Store everything, use what you need
Weights are loaded at startup and kept permanently. VRAM is sized to fit the whole model. Memory pressure comes from fitting everything at once. Optimization target: model fits → done.
Keep only what's needed now
VRAM holds only the active execution window: current + next layer's weights, KV cache, buffers. Everything else is staged elsewhere. Optimization target: maximize useful residency, minimize stall cycles.
| Question | Warehouse model | Working set model |
|---|---|---|
| What is HBM for? | Store the whole model | Hold the active execution window |
| Primary HBM resident? | Weights (static, idle most of the time) | KV cache (drives throughput now) |
| Optimization target? | Fit the model | Maximize useful residency + overlap movement with compute |
| What happens when context grows? | OOM — can't serve | KV cache expands into freed weight space |
| Bottleneck? | Memory capacity | Bandwidth + scheduling quality |
| Quantization role? | Optional (accuracy tradeoff) | Required (enables transfer/compute parity) |
Part 9 — Why this architectural shift matters
There's a deeper pattern here worth naming. We're watching GPU memory undergo the same conceptual evolution that CPU memory went through decades ago — from a fixed allocation ("load your program, run it") to a dynamically managed working set (virtual memory, paging, OS-level orchestration).
PagedAttention was the first production instance of this thinking applied to AI inference. Scheduled weight streaming is the next. The long arc is toward a memory runtime that treats every byte of HBM as deliberately placed — not accidentally resident.
The second-order implication
Once memory stops being a passive container and becomes an actively orchestrated execution resource, the system has opinions about what matters. That's the same architectural moment that justified operating systems, file systems, and virtual memory managers. For AI infrastructure, it suggests the next layer of the stack is not another offload library. It's a memory runtime with explicit residency semantics — one that speaks the language of weights, KV blocks, and attention state, not pages and virtual addresses.
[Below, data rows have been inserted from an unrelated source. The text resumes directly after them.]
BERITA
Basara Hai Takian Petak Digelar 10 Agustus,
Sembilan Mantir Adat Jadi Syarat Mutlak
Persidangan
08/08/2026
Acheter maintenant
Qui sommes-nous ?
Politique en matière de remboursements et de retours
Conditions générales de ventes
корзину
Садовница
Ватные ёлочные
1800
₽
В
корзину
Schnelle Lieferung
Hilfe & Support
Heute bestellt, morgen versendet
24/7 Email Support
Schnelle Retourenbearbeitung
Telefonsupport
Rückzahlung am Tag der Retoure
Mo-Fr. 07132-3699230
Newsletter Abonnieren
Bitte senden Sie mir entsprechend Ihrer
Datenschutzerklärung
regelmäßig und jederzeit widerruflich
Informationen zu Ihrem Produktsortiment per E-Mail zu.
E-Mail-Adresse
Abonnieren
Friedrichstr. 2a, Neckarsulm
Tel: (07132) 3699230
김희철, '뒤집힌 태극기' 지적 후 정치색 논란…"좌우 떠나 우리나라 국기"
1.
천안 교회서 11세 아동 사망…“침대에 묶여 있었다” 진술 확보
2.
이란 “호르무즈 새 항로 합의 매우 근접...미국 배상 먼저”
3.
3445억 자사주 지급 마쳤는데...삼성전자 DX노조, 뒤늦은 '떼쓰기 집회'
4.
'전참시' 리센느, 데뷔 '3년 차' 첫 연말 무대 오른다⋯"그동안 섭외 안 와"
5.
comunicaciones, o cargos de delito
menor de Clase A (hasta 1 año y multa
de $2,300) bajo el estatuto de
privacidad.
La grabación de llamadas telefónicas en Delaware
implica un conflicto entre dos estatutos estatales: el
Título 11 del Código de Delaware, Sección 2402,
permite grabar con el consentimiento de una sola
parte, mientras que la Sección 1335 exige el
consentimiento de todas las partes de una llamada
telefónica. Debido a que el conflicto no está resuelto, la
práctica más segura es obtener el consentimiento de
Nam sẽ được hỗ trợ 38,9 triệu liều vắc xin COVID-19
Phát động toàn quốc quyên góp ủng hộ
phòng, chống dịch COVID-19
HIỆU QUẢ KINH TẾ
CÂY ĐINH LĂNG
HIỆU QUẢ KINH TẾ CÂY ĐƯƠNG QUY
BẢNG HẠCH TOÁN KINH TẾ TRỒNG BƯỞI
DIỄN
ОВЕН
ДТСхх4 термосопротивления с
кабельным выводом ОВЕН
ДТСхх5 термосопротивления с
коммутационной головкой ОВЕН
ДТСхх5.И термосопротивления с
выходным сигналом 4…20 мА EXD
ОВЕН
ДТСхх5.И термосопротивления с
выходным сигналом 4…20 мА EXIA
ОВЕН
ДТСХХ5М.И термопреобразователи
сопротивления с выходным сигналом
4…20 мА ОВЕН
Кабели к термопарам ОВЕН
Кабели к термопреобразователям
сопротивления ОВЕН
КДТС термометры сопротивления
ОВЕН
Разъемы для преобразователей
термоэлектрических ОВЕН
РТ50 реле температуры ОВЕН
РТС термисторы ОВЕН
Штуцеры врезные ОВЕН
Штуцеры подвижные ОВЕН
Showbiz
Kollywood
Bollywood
That runtime needs to know what an object is, how long it lives, how urgently it's needed, and what it costs to evict or recompute. Readers of this series will recognize this as precisely the problem the Memory Intent IR was designed to solve.
Summary in six lines
- HBM / VRAM is limited, high-bandwidth, and feeds compute directly.
- Weights, KV cache, and buffers compete for it. KV cache drives revenue; weights are just a pre-condition.
- PagedAttention showed what active KV cache management buys you. The answer was: a lot.
- Naive weight offload helps with capacity but creates a bandwidth and stall problem.
- Scheduled streaming solves the stall problem by prefetching ahead and overlapping transfer with compute.
- The right abstraction: VRAM is a bounded execution working set. Weights pass through it. KV cache lives in it.